>>>

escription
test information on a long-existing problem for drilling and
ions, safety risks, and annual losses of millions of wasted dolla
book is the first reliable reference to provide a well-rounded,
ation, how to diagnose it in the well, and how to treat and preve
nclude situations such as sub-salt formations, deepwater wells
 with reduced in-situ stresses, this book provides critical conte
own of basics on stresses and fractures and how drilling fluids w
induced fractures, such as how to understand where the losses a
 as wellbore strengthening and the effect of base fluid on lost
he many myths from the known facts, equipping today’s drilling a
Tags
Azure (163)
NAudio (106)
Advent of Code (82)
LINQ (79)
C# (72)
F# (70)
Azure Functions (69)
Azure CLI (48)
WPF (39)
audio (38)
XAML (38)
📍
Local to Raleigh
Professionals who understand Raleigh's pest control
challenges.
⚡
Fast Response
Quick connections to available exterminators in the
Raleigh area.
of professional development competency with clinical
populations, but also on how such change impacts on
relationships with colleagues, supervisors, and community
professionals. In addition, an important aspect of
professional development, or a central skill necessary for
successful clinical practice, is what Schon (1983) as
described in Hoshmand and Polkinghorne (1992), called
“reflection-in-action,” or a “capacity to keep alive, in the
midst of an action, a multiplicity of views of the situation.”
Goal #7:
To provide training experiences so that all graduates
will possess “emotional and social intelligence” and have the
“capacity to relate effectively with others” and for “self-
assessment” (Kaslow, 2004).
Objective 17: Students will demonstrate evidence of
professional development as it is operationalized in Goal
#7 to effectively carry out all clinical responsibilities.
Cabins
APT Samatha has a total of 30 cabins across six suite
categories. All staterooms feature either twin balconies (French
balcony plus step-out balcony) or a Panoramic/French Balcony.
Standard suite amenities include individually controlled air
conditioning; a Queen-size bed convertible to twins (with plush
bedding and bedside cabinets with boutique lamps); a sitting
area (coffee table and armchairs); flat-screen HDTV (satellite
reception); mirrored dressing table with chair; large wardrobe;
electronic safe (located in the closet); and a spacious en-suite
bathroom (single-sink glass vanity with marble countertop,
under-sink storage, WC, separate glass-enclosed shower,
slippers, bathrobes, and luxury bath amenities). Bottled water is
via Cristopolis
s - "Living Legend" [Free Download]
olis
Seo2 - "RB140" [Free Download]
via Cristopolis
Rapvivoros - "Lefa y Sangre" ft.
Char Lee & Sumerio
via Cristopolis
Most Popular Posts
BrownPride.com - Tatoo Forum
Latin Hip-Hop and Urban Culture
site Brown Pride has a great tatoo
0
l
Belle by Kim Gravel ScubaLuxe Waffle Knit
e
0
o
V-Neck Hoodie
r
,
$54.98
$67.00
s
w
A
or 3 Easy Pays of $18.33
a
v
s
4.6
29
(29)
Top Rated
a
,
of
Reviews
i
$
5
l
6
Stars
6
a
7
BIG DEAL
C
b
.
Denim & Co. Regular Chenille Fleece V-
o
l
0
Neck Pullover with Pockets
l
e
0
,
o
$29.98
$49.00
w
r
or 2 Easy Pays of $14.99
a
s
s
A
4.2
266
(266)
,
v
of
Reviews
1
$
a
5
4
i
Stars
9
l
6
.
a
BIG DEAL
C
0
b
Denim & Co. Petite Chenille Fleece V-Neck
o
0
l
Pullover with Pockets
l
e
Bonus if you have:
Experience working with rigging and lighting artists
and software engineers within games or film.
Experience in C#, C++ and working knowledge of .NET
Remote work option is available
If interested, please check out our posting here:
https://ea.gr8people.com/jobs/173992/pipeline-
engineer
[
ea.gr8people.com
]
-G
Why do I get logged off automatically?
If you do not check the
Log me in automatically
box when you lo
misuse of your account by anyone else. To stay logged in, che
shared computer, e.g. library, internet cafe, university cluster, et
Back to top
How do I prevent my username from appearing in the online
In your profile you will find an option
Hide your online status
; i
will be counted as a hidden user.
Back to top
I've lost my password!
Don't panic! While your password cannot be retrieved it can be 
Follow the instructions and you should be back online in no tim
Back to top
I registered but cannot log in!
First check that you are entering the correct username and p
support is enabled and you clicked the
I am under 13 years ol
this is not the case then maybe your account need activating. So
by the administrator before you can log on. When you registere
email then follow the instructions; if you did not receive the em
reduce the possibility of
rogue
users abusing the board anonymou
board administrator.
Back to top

<<<
>>>

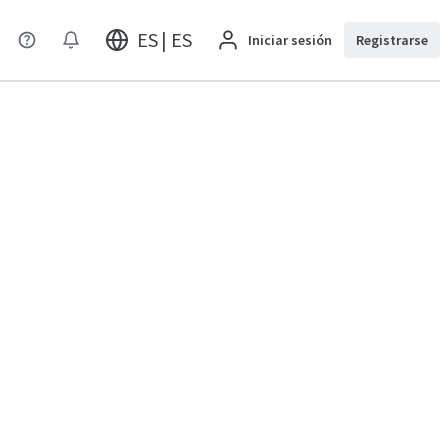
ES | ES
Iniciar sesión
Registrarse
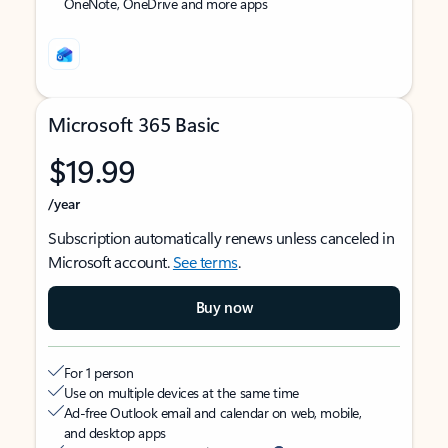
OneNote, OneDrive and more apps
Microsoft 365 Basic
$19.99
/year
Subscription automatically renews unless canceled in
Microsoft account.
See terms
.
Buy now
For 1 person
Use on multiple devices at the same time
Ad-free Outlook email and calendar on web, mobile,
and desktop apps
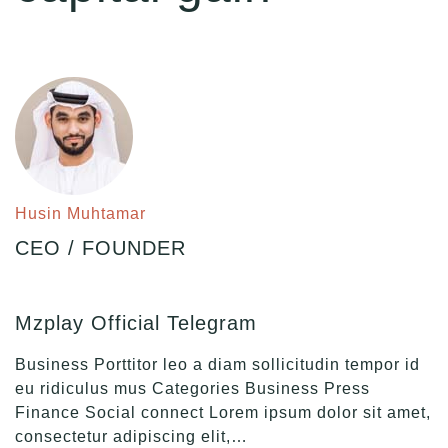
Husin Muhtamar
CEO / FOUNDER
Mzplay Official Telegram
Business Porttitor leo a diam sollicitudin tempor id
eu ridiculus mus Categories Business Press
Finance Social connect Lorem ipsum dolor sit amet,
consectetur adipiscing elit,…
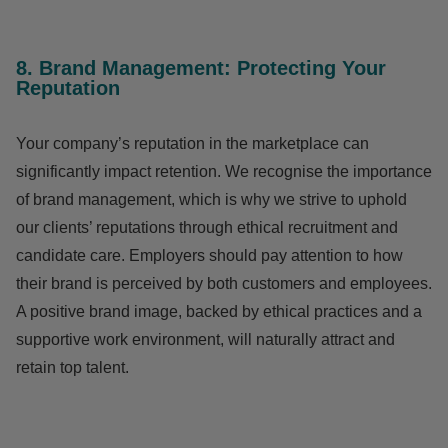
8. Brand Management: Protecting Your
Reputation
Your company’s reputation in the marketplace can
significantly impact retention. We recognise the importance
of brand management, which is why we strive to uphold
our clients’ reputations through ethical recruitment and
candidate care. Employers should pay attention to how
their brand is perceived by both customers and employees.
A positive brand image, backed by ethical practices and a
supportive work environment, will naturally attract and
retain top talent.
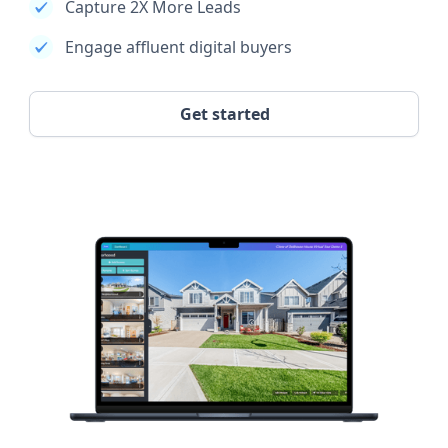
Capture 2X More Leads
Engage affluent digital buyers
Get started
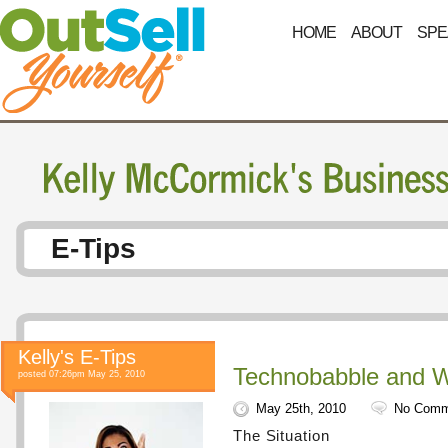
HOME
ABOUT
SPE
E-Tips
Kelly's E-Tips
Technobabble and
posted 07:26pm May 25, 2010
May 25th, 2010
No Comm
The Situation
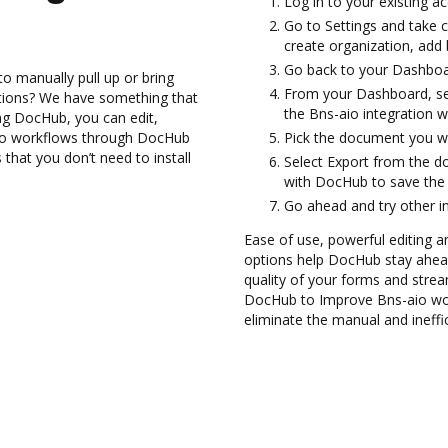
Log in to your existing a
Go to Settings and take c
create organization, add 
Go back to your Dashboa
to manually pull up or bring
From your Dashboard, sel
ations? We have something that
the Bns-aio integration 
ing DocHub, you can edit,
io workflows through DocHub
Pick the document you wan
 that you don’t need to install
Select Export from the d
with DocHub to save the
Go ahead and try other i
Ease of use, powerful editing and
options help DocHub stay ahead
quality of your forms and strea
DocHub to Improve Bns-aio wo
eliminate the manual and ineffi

<<<

**What you are asked to do**
Find out how many lines in the listing contain the string "will". Give the number alone.

**Answer below**
5